Monday, November 24, 2014

Dull Can Be Beautiful

The producers of the approximately 1,827 Sunday night NFL highlight shows must've been frustrated by the Patriots' 34-9 throttling of the Lions yesterday. They had to avoid showing the most important plays of the game at all costs.

Incomplete passes are TERRIBLE television.

Football's single snooziest play was the core of New England's lethal efficiency against Detroit. Twenty-seven of Matthew Stafford's passes hit the ground out of 46 attempts. Granted, a good number of those did so after they first hit a Lions receiver, but the hallmark memory of this game was a ball sailing past a Detroit player wearing one or more Pats defensive backs as a sweater vest.

All of that nothing happening represented a uniquely outstanding performance by New England's defense. As the NFL evolves towards its Madden 2050 destiny, the incompletion has become almost as endangered a species as its more flamboyant cousin the interception. Quarterbacks just aren't harassed into completing less than 50 percent of their passes anymore even in blowout losses. The rules do their best to forbid it.

In the Denver-Miami game, Peyton Manning and Ryan Tannehill combined for only 16 incompletions in 71 attempts. OK, that was a 49-36 shootout. But Colin Kaerpernick and RGIII had only 16 incompletions between them in a game were the final was San Francisco 17-Washington 13.

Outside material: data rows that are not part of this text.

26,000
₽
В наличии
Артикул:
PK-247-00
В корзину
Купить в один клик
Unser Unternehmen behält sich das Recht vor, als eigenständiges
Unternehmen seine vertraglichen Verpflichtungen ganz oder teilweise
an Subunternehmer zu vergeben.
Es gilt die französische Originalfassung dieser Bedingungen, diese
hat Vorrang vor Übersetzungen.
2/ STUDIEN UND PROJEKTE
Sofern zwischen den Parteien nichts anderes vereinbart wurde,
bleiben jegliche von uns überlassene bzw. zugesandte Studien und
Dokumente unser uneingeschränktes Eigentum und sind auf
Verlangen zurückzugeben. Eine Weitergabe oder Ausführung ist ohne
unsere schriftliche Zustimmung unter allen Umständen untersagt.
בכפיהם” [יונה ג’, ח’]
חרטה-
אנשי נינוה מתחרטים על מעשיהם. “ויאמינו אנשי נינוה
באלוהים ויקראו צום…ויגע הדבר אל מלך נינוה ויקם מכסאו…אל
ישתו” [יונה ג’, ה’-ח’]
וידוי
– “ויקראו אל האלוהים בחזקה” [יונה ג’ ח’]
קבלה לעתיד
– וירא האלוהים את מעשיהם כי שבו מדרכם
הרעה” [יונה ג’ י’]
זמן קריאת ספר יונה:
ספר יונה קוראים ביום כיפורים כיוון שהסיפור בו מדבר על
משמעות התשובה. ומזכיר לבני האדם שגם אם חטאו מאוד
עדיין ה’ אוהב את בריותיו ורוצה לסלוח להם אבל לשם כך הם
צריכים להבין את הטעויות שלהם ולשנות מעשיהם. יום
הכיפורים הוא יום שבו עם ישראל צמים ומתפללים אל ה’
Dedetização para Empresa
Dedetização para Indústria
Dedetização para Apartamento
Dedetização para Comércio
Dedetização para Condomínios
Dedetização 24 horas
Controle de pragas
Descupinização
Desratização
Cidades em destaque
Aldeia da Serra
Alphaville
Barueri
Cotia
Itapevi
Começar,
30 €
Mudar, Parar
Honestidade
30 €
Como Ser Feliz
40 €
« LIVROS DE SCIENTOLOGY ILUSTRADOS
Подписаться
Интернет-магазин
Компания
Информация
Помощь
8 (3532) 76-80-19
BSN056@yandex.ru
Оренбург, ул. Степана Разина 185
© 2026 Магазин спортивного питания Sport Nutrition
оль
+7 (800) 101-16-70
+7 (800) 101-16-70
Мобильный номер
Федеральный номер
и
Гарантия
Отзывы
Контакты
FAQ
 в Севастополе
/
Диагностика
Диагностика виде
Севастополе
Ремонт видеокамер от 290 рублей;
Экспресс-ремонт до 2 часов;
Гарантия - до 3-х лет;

The Pats pass rush was solid but not what one would call terrifying against Detroit. New England's defense has become an outfit working from back to front. In the era of pass first and also second, that's logical. It's also fiendishly difficult to do.

As of this morning, there are only three starting quarterbacks in the NFL with completion percentages under 60 percent, Brian Hoyer, Stafford and Cam Newton. There's also whoever's playing quarterback against the Patriots, an imaginary QB clocking in at 58.1 percent and an NFL passer rating of a soon-to-be-benched 82.

New England is one of six teams holding rival quarterbacks to lower than a 60 percent completion rate. The others are the Eagles, Bengals, Colts, Browns and 49ers. Not coincidentally, their combined record is 45-20-1. If there's a prop wager in Vegas allowing you to take those six as eventual Super Bowl champs, it's a value bet.

What's most difficult to do is inevitably also the most worthwhile to accomplish.